Поставив бокал, довольный жизнью Сержик непринужденно включился в беседу, недавно он ходил в филармонию слушать стихи Марины Цветаевой в исполнении Яхонтова и был весьма впечатлен. Потом разговор перескочил на «Сталкера» Тарковского, в сюжете которого явно просматривались «Пикник на обочине» и «Гадкие лебеди» Стругацких. Смысл бытия всегда интересует молодых, поэтому обсуждение философских проблем являлось одной из самых животрепещущих тем наших разговоров. В то время все мы были атеистами, впрочем, большинство так и остались неверующими, несмотря на происшедший в России исторический катаклизм, когда выброшенные из своего привычного существования люди пытались ухватиться за любую идею или веру, лишь бы остаться на плаву и выжить. Якорем спасения часто становилась именно религия, безразлично какой конфессии, которая буквально из пепла восстанавливала разрушенный жестокими обстоятельствами внутренний стержень человека и помогала ему смириться со сложившейся ситуацией.
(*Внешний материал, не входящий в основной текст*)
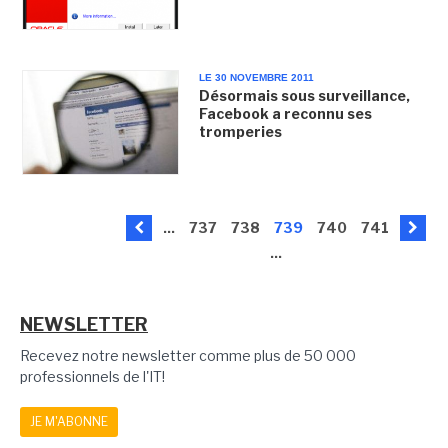
LE 30 NOVEMBRE 2011
Désormais sous surveillance,
Facebook a reconnu ses
tromperies
...
737
738
739
740
741
...
NEWSLETTER
Recevez notre newsletter comme plus de 50 000
professionnels de l'IT!
JE M'ABONNE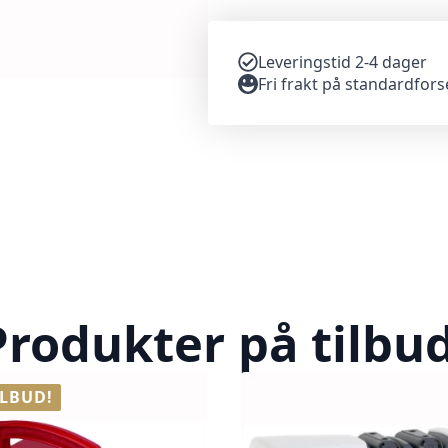
Leveringstid 2-4 dager
Fri frakt på standardfor
Produkter på tilbud
ILBUD!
Включили радиолу. Исполненное страсти старое танго, немного смешное и милое, как винтажная одежда, долго провисевшая в шкафу и внезапно опять вошедшая в моду, невольно рождало в воображении любовные страсти времен немого кино. И, черт возьми! – в этом что-то было. Разумеется, Таша танцевала с Сержиком, Натали пригласил Юрик, меня – Коля. Потом поставили ритмичную музыку и радостно принялись отплясывать шейк. Энергия у всех била ключом, в интеллектуальных спорах ее не потратишь, так что в танце отрывались по полной – только пол подрагивал, – и это, безусловно, не радовало соседей снизу, о чем через некоторое время нас известил донельзя обозленный товарищ в трениках и майке-алкоголичке. Соседи через стенку тоже недолго терпели наше веселье и скоро принялись стучать в нее кулаком. Музыку пришлось приглушить и темп плясок свести к минимуму.
Чтобы не слишком бесить соседей, Натали села к пианино, полистала ноты, подозвала меня, и негромко заиграла романс «Ямщик не гони лошадей». Мы с ней уже давно спелись и обожали исполнять старинные романсы, которые тогда еще не были в моде, но нравились нам обеим, да и всей нашей компании тоже. Пела я не профессионально, зато с большим чувством, и народ с удовольствием внимал домашнему музицированию, попивая вино и дымя сигаретой. Когда прозвучали последние аккорды романса, попросили спеть еще что-нибудь душевное. Давай «Темно-вишневую шаль», сказала я Натали.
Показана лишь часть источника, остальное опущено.